An alternative approach would be to drop the PDMats dependency and instead construct a new class of distributions ala DistributionsAD.jl, where MvNormals are defined by the upper Cholesky of the covariance, and sampling random normals is done with CuArrays.

If I wanted to go the extra mile, it may be worth using the GPU to do some computations. Although, this isn't a priority

charlesknipp commented 1 month ago

The newest commit demonstrates yet another problem with linear models. Minor changes to harvey-trimbur.jl, which define the "balanced cyclical model", break the default constructor for linear models. This is not unexpected since the constructor was hastily programmed to begin with.

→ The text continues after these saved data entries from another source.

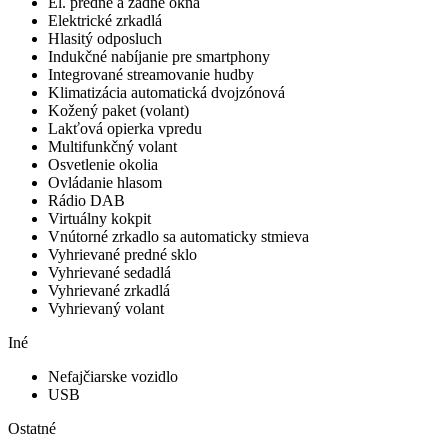
El. predné a zadné okná
Elektrické zrkadlá
Hlasitý odposluch
Indukčné nabíjanie pre smartphony
Integrované streamovanie hudby
Klimatizácia automatická dvojzónová
Kožený paket (volant)
Lakťová opierka vpredu
Multifunkčný volant
Osvetlenie okolia
Ovládanie hlasom
Rádio DAB
Virtuálny kokpit
Vnútorné zrkadlo sa automaticky stmieva
Vyhrievané predné sklo
Vyhrievané sedadlá
Vyhrievané zrkadlá
Vyhrievaný volant
Iné
Nefajčiarske vozidlo
USB
Ostatné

Cholesky fails when trying to construct the PDMat form of the trend covariance. This can be fixed directly by defining the known Cholesky decompositions of the block diagonals.

import StateSpaceInference: cholesky_decomposition

# cycle covariance
Σψ = kron(diagm([zeros(n-1)..., 1]), σκ²*I(2))
Σψ = PDMat(cholesky_decomposition(Σψ))

# trend covariance
Σx = UpperTriangular(sqrt(σε²)*ones(m, m))
Σx = PDMat(Cholesky(Σx))

However, this is a convenience of the model. Ideally, we should take advantage of dispatch to have a one size fits all type solution. Theoretically, this decomposition exists even for the provided matrix types; but as we've seen, this is not always what Julia determines.

I much prefer the former, because cholesky_decomposition exists purely to construct PDMats from matrices with zeros in the diagonals. The less I rely on PDMats the better.